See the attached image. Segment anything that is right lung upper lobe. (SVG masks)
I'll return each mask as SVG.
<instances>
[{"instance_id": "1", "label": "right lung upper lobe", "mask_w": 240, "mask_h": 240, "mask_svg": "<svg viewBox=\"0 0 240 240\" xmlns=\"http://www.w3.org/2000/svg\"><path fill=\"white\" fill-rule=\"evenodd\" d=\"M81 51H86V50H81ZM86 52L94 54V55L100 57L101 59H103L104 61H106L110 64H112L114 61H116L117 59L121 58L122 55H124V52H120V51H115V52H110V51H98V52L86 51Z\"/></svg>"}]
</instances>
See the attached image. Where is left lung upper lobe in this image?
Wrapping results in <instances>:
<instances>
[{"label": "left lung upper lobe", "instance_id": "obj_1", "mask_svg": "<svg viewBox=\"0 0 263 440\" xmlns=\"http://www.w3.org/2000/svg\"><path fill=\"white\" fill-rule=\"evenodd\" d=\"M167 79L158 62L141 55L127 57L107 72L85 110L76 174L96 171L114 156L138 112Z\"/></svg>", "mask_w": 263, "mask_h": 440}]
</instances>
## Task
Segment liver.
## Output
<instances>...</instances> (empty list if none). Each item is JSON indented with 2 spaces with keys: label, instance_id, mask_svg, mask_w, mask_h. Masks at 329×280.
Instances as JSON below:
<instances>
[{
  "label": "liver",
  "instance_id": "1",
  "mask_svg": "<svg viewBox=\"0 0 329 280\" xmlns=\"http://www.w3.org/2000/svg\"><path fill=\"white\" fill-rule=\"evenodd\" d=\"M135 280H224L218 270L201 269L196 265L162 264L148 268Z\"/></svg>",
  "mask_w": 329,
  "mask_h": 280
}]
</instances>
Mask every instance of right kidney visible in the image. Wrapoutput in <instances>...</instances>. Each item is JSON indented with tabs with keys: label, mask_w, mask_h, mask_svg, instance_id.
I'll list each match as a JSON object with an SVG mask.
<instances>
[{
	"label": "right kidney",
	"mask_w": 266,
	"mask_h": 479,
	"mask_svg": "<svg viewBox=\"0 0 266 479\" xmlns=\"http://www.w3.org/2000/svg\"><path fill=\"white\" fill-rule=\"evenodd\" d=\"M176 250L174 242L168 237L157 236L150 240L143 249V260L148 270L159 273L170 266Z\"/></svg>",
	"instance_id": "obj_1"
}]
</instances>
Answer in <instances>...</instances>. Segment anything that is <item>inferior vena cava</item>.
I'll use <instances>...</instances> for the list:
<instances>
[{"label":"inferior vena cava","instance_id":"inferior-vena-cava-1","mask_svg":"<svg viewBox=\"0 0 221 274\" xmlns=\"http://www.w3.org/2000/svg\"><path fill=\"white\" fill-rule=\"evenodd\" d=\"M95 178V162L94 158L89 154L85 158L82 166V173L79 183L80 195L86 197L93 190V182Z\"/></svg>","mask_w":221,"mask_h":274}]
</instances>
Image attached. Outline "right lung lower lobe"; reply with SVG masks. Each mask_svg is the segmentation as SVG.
_ _ _ _
--- PROBLEM TO SOLVE ---
The answer must be exactly the lines from the one containing "Answer in <instances>...</instances>." through the final line of the data, both ends included, and nothing else.

--- RESULT FOR THIS EXERCISE ---
Answer in <instances>...</instances>. Segment anything that is <item>inferior vena cava</item>.
I'll use <instances>...</instances> for the list:
<instances>
[{"label":"inferior vena cava","instance_id":"inferior-vena-cava-1","mask_svg":"<svg viewBox=\"0 0 221 274\" xmlns=\"http://www.w3.org/2000/svg\"><path fill=\"white\" fill-rule=\"evenodd\" d=\"M95 178V162L94 158L89 154L85 158L82 166V173L79 183L80 195L86 197L93 190V182Z\"/></svg>","mask_w":221,"mask_h":274}]
</instances>
Image attached. Outline "right lung lower lobe"; reply with SVG masks. Each mask_svg is the segmentation as SVG.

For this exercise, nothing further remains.